We also generated new, long passwords for all inactive clubs, so that there would be less chance of success if someone were to try the same thing in the future.

All in all, this attack cost us about 1.5 months of development time.

I highly encourage you to use a unique code for your Virtual Manager account, instead of one you have used elsewhere.

New features related to trading

Despite all the hassles, we still managed to introduce some new game features this spring.

Among other things, the wish list was refreshed and the "standing bid" feature was added.

All of the new stuff was described in this blog post.

Switch to new SMS payment system

Then, yet another one of our providers informed us that they were shutting down their old system and that we had a short deadline to move to a new one. This time it was SMS payments, which we offer in Denmark, and again it required a complete rewrite.

It turned out to be exceedingly difficult to work with, and it led to yet another long delay in my development plans.

Refreshing the odds game

In connection with Euro 2020, we wanted get the odds game going again. However, as it had been some years since it had last been used, there was some old code that did not work with our upgraded framework. So these things had to be fixed first, after which we refreshed a lot of other things in the game, as well as implemented some more automation, so that it did not require nearly as much manual work to run.

Ad-free subscription - VM Pro

Throughout this period, we've also been working on VM Pro, but the work has been interrupted again and again. All the functionality has now been finished for a while, but has been waiting for us to make the necessary changes in the store to be able to sell.

New Framework Agreement on SMS payments from 4T

After we had already rewritten our entire SMS payment system once, we then had to do it again.

This time it was because the Danish association of telecommunications companies, 4T, had entered into a new Framework Agreement on SMS payments, which required further rewriting and a new procedure for SMS payments.

These changes were deployed last week, but we are still missing some refinement as the procedure is a bit of a hassle. But, we had a deadline to get it done, so we had to get it deployed.

The near future

It seems that we are now FINALLY over the big hump of annoying tasks that others have imposed on us, and which time and time again have ruined my development plan.

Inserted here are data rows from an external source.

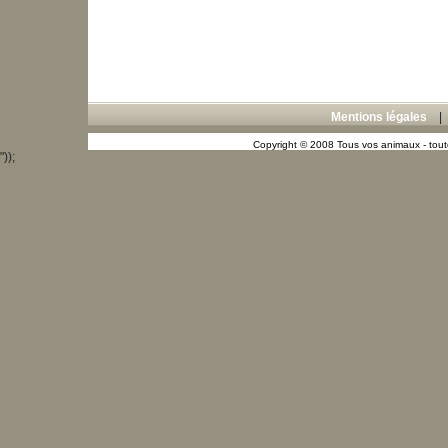
Mentions légales
Copyright © 2008 Tous vos animaux - toute
"));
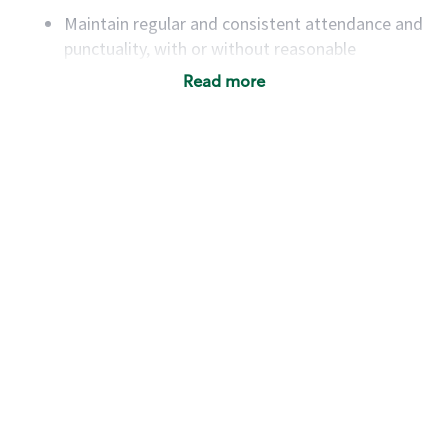
Maintain regular and consistent attendance and
punctuality, with or without reasonable
accommodation
Read more
Available to work flexible hours that may
include early mornings, evenings, weekends,
nights and/or holidays
Meet store operating policies and standards,
including providing quality beverages and food
products, cash handling and store safety and
security, with or without reasonable
accommodations
Six (6) months of experience in a position that
required constant interacting with and fulfilling
the requests of customers
Prepare and coach the preparation of food and
beverages to standard recipes or customized
for customers, including recipe changes such as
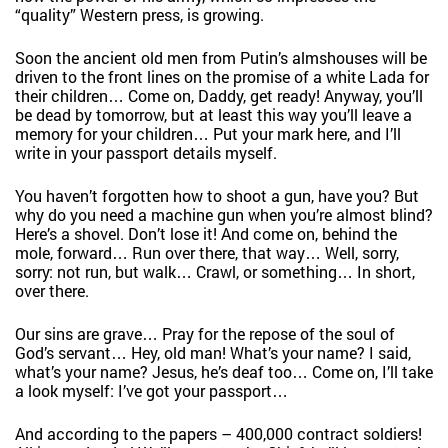
“quality” Western press, is growing.
Soon the ancient old men from Putin’s almshouses will be
driven to the front lines on the promise of a white Lada for
their children… Come on, Daddy, get ready! Anyway, you’ll
be dead by tomorrow, but at least this way you’ll leave a
memory for your children… Put your mark here, and I’ll
write in your passport details myself.
You haven’t forgotten how to shoot a gun, have you? But
why do you need a machine gun when you’re almost blind?
Here’s a shovel. Don’t lose it! And come on, behind the
mole, forward… Run over there, that way… Well, sorry,
sorry: not run, but walk… Crawl, or something… In short,
over there.
Our sins are grave… Pray for the repose of the soul of
God’s servant… Hey, old man! What’s your name? I said,
what’s your name? Jesus, he’s deaf too… Come on, I’ll take
a look myself: I’ve got your passport…
And according to the papers – 400,000 contract soldiers!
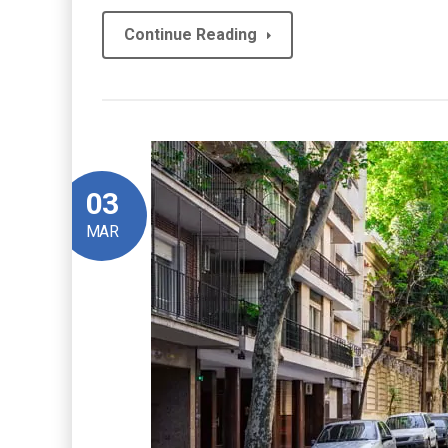
Continue Reading
03
MAR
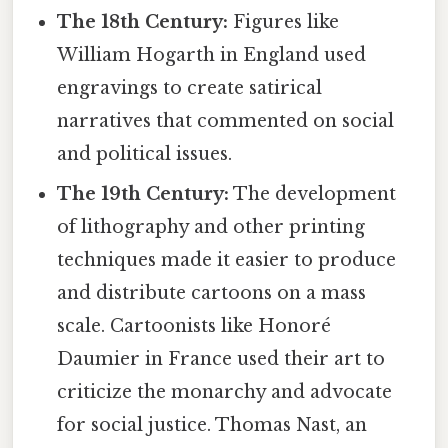
The 18th Century:
Figures like
William Hogarth in England used
engravings to create satirical
narratives that commented on social
and political issues.
The 19th Century:
The development
of lithography and other printing
techniques made it easier to produce
and distribute cartoons on a mass
scale. Cartoonists like Honoré
Daumier in France used their art to
criticize the monarchy and advocate
for social justice. Thomas Nast, an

In the near future, the plan looks like this:

Support for VM Pro in the shop

We have now finally returned to the task of adapting the shop to be able to sell VM Pro - and it's just around the corner.

Release and follow-up on VM Pro

Once the shop is ready, we will release VM Pro. Then we'll need to spend some time following up and correcting any mistakes, and maybe see if we can come up with more small, fun things that can be added to Pro.

Framework upgrade

Before we start working on responsive design, we will first upgrade our framework (Ruby on Rails) to the latest version (6.1).

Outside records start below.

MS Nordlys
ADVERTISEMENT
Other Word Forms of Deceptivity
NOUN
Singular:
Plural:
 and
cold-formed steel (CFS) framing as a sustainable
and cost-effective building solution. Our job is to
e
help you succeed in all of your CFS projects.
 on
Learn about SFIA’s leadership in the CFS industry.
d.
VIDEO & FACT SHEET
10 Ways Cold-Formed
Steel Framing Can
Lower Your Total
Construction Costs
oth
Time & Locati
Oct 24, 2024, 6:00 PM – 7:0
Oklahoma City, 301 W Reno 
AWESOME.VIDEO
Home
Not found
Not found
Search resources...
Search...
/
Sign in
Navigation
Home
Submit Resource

At first glance, it doesn't look like it should present huge challenges, but it always requires some adjustments and a lot of testing.

Blog posts, communication

I know there are some who want me to write more often here in the blog, but I don't think it makes sense to write about framework agreements, cookie consent, fragment caching, and log analysis.

There will also be long periods in the future without many new game features. That's just how it is; it cannot be avoided.

And when we are buried under a mountain of the kind of tasks I've written about here, then blog posts are the last thing on my mind.

Blog posts do not make development go faster.

But, I recognize the need for a bit more life in the game - it just can't be based solely on new game features.

Therefore, I am exploring the possibility of getting someone to help me structure my communication both with you and with the crew, and to create events and buzz in the game, in ways that don't require a lot of extra development.

After VM Pro, I will post a discussion about these things on the forum, to hear if you really want to hear about technical details in the blog, and what things that could make it exciting to log in each day, even when there are no new game features for a period of time.